We demonstrate that NISNet3D can accurately segment individual nuclei using five different types of microscopy volumes. The qualitative and quantitative evaluation results show that NISNet3D achieves promising results on nuclei instance segmentation with and without the use of manual ground truth annotations when compared to other approaches.
We summarize the contributions of this paper as follows:
We designed a fully convolutional neural network with residual concatenation and self-attention mechanism for nuclei instance segmentation for 3D volumes.
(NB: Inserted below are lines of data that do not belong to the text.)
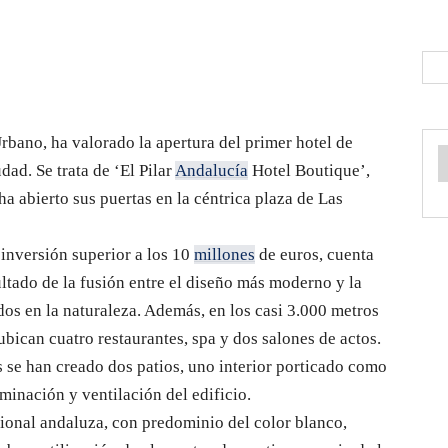
rbano, ha valorado la apertura del primer hotel de
dad. Se trata de ‘El Pilar
Andalucía
Hotel Boutique’,
a abierto sus puertas en la céntrica plaza de Las
inversión superior a los 10
millones
de euros, cuenta
ultado de la fusión entre el diseño más moderno y la
dos en la naturaleza. Además, en los casi 3.000 metros
ubican cuatro restaurantes, spa y dos salones de actos.
s se han creado dos patios, uno interior porticado como
uminación y ventilación del edificio.
icional andaluza, con predominio del color blanco,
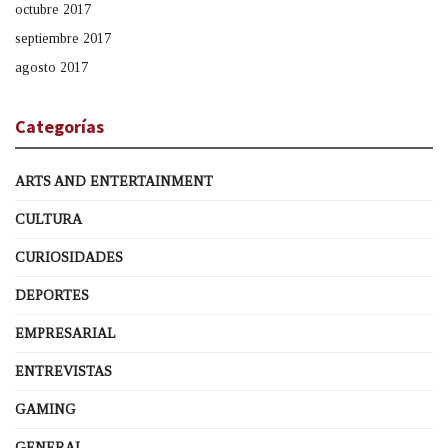
octubre 2017
septiembre 2017
agosto 2017
Categorías
ARTS AND ENTERTAINMENT
CULTURA
CURIOSIDADES
DEPORTES
EMPRESARIAL
ENTREVISTAS
GAMING
GENERAL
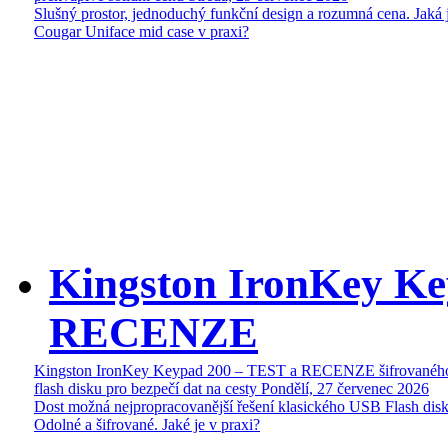
Slušný prostor, jednoduchý funkční design a rozumná cena. Jaká 
Cougar Uniface mid case v praxi?
Kingston IronKey Ke
RECENZE
Kingston IronKey Keypad 200 – TEST a RECENZE šifrované
flash disku pro bezpečí dat na cesty
Pondělí, 27 červenec 2026
Dost možná nejpropracovanější řešení klasického USB Flash disk
Odolné a šifrované. Jaké je v praxi?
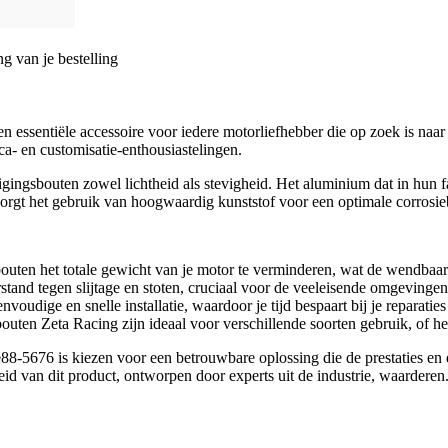
g van je bestelling
 essentiële accessoire voor iedere motorliefhebber die op zoek is naa
a- en customisatie-enthousiastelingen.
ngsbouten zowel lichtheid als stevigheid. Het aluminium dat in hun f
zorgt het gebruik van hoogwaardig kunststof voor een optimale corrosie
ten het totale gewicht van je motor te verminderen, wat de wendbaarh
tand tegen slijtage en stoten, cruciaal voor de veeleisende omgevinge
udige en snelle installatie, waardoor je tijd bespaart bij je reparatie
uten Zeta Racing zijn ideaal voor verschillende soorten gebruik, of het
-5676 is kiezen voor een betrouwbare oplossing die de prestaties en es
heid van dit product, ontworpen door experts uit de industrie, waarderen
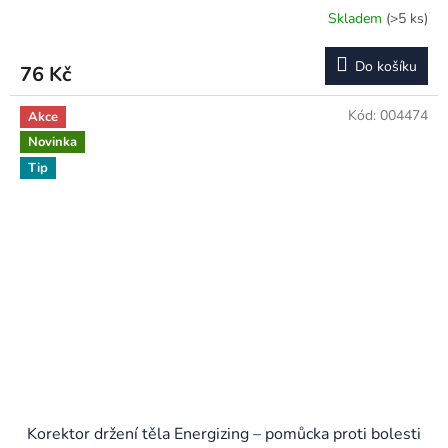
Skladem
(>5 ks)
Do košíku
76 Kč
Kód:
004474
Akce
Novinka
Tip
Korektor držení těla Energizing – pomůcka proti bolesti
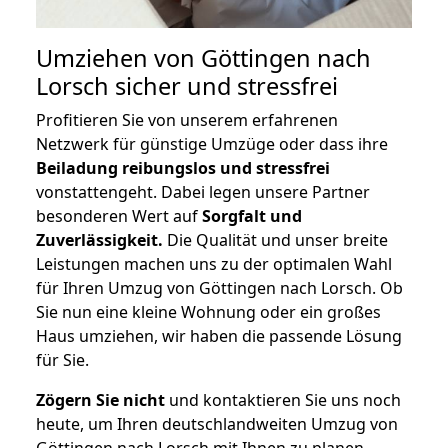
Umziehen von
Göttingen nach
Lorsch
sicher und stressfrei
Profitieren Sie von unserem erfahrenen
Netzwerk für günstige Umzüge oder dass ihre
Beiladung reibungslos und stressfrei
vonstattengeht. Dabei legen unsere Partner
besonderen Wert auf
Sorgfalt und
Zuverlässigkeit.
Die Qualität und unser breite
Leistungen machen uns zu der optimalen Wahl
für Ihren Umzug von Göttingen nach Lorsch. Ob
Sie nun eine kleine Wohnung oder ein großes
Haus umziehen, wir haben die passende Lösung
für Sie.
Zögern Sie nicht
und kontaktieren Sie uns noch
heute, um Ihren deutschlandweiten Umzug von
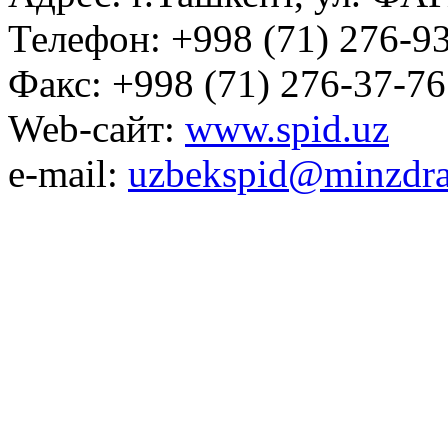
Телефон: +998 (71) 276-93
Факс: +998 (71) 276-37-76
Web-сайт:
www.spid.uz
e-mail:
uzbekspid@minzdra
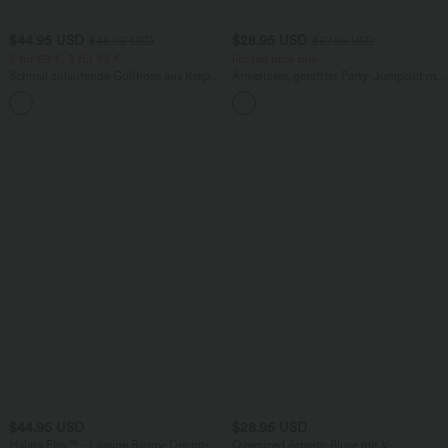
$44.95 USD
$28.95 USD
$48.95 USD
$67.95 USD
2 für 69 €, 3 für 99 €
limited time sale
Schmal zulaufende Golfhose aus Krepp
Ärmelloser, geraffter Party-Jumpsuit mit
mit hohem Bund und Seitentaschen
V-Ausschnitt, Seitentaschen und
unsichtbarem Reißverschluss - pipi-
praktisch
$44.95 USD
$28.95 USD
Halara Flex™ - Lässige Baggy-Denim-
Oversized Arbeits-Bluse mit V-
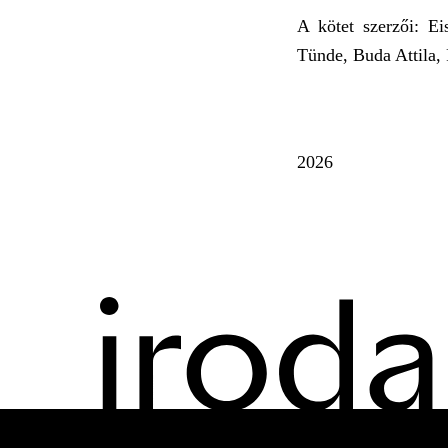
A kötet szerzői: E
Tünde, Buda Attila, 
2026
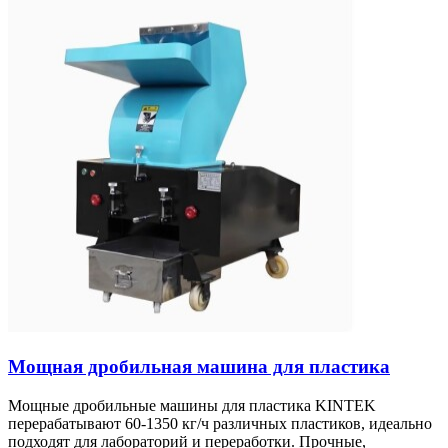
Мощная дробильная машина для пластика
Мощные дробильные машины для пластика KINTEK
перерабатывают 60-1350 кг/ч различных пластиков, идеально
подходят для лабораторий и переработки. Прочные,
We proposed new 3D markers for nuclei instance segmentation using 3D marker-controlled watershed.
NISNet3D can use annotated volumes and/or synthetic microscopy volumes for training and can analyze large 3D microscopy volume using a divide- and-conquer inference strategy.
We present three error/difference visualization methods for visualizing segmentation errors in large 3D microscopy volumes without the need of ground truth annotations.
We conducted experiments on a variety of microscopy volumes using multiple evaluation metrics, and compared NISNet3D to other deep learning image segmentation methods to demonstrate the effectiveness of our approach.
2 PROPOSED METHOD
The block diagram of our proposed nuclei instance segmentation system is shown in Figure 1, which includes: (1) 3D microscopy image synthesis and annotated data, (2) NISNet3D training and inference, and (3) 3D nuclei instance segmentation.
2.1 Notation and Overview
In this paper, we denote I as a 3D image volume of size X × Y × Z voxels, and I(x,y,z) is a voxel having coordinate (x, y, z) in volume I. We will use superscripts to indicate the types of image volumes. For example, Iorig, Ibi and Isyn denote the original microscopy volumes, binary segmentation masks and synthetic microscopy volumes, respectively. Ilabel is the gray-scale label volume for Ibi where different nuclei are marked with unique pixel intensities. This is done to distinguish each nuclei instance. In addition, Itarget is a four-channel volume of size 4 × X × Y × Z, where the first three channels denote the 3D vector field volume Ivec that contains the nuclei shape and size information, and the last channel is the 3D binary masks Ibi. To represent the 3D nuclei centroid and boundary information in Ivec, each nuclei voxel denotes a 3D vector that points to its nearest nucleus centroid. The details of 3D vector field generation will be discussed in Section 2.3.1. Imask and Îvec are the output of NISNet3D where Imask is the 3D binary segmentation mask and Îvec is the estimated 3D vector field volume. Note that Îvec(x), Îvec(y), and Îvec(z) represent the x, y, and z channel of Îvec, respectively. Îvec is then decoded to generate the gradient volume IG where nuclei boundaries are highlighted. Imark is the high quality markers generated from IG. To separate touching nuclei, we use 3D marker-controlled watershed segmentation with the pairs of Imark and Imask, which will be discussed in Section 2.3.2. The post-processing includes small object removal and nuclei color coding for visualization. Iseg is the final color-coded segmentation volume. The overview of our proposed approach is shown in Figure 1.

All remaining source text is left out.